The Associated Press reports:
More than half of female Marines in boot camp can't do three pullups, the minimum standard that was supposed to take effect with the new year, prompting the Marine Corps to delay the requirement, part of the process of equalizing physical standards to integrate women into combat jobs. The delay rekindled sharp debate in the military on the question of whether women have the physical strength for some military jobs, as service branches move toward opening thousands of combat roles to them in 2016.
Beginning this week, all female Marines were supposed to be able to do at least three pullups on their annual physical fitness test and eight for a perfect score. Men have the same minimum requirement but need 20 for a perfect score. The previous minimum standard for women was a timed flexed-arm hang. The new requirement was tested on female recruits at Parris Island last year but only 45 percent of women could do even three.
Now, some might say that this proves women aren’t strong. Hogwash. Women are very strong. To give just one important example, more than 100 million women give birth each and every year. It is an impressive feat of strength. Women also nurse their babies, which is fraught with problems ranging from mastitis to thrush. Women display physical strength in many ways, from athletic prowess to working jobs requiring them to be on their feet all day.
And it doesn’t prove that men are physically superior in every way. To give just one unimportant example, some large percentage of men have such a hard time dealing with the common cold that fantastic comedy sketches are written about it. (“For God’s sake, woman, he’s a man, he’s got a man cold!”)
But to state the obvious, by which I mean I’m about to say something extremely controversial, the average female is not as strong in the upper-body region as the average man. (Again: Please don’t demand I be written out of polite society for noting this truth that was universally acknowledged until roughly 15 minutes ago.) Even at my Crossfit gym, which is full of freakishly strong humans of both sexes, the men routinely outperform the women.

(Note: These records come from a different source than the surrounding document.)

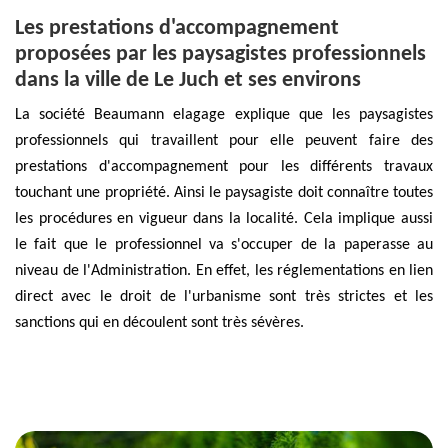
Les prestations d'accompagnement
proposées par les paysagistes professionnels
dans la ville de Le Juch et ses environs
La société Beaumann elagage explique que les paysagistes
professionnels qui travaillent pour elle peuvent faire des
prestations d'accompagnement pour les différents travaux
touchant une propriété. Ainsi le paysagiste doit connaître toutes
les procédures en vigueur dans la localité. Cela implique aussi
le fait que le professionnel va s'occuper de la paperasse au
niveau de l'Administration. En effet, les réglementations en lien
direct avec le droit de l'urbanisme sont très strictes et les
sanctions qui en découlent sont très sévères.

And one of the things I love about my gym is that everyone is simply encouraged to do their work to the best of their ability.
So the problem with the fact that most female Marine recruits aren’t meeting even the minimum requirement for upper-body strength isn’t that women aren’t strong. In fact, the problem is not even that men and women have different physical strengths.
The problem is that we are all supposed to pretend that men and women are identical. It doesn’t help men, women, children or the institutions they inhabit to pretend natural differences don’t exist. And here, it’s actually dangerous. We may have forgotten in our rush to drone warfare what actual combat entails. It’s grueling and requires tremendous physical and mental strength and discipline.
Marine Corps Commandant Gen. James Amos wants training officials to “continue to gather data and ensure that female Marines are provided with the best opportunity to succeed,” according to a statement from the Marines. The Associated Press then goes on to characterize the truth that “pullups require the muscular strength necessary to perform common military tasks such as scaling a wall, climbing up a rope or lifting and carrying heavy munitions” simply as a “belief” held by the Marine Corps. I wonder where they got that crazy idea. I mean, I can’t scale a wall or climb a rope but I’ve noticed that everyone at my gym who can do these things can also do a pullup. Or 20 pullups. One can read these statements and the backtracking on pullup requirements as a precursor to watering down the skills required to be effective in a Marine combat situation. The story states that if the military decides to keep some positions closed to women, they must explain why.
Success for women should not mean being viewed, contrary to reality, as interchangeable with men in all things. Men and women are both strong but strong in very different ways, both of which contribute mightily to human flourishing.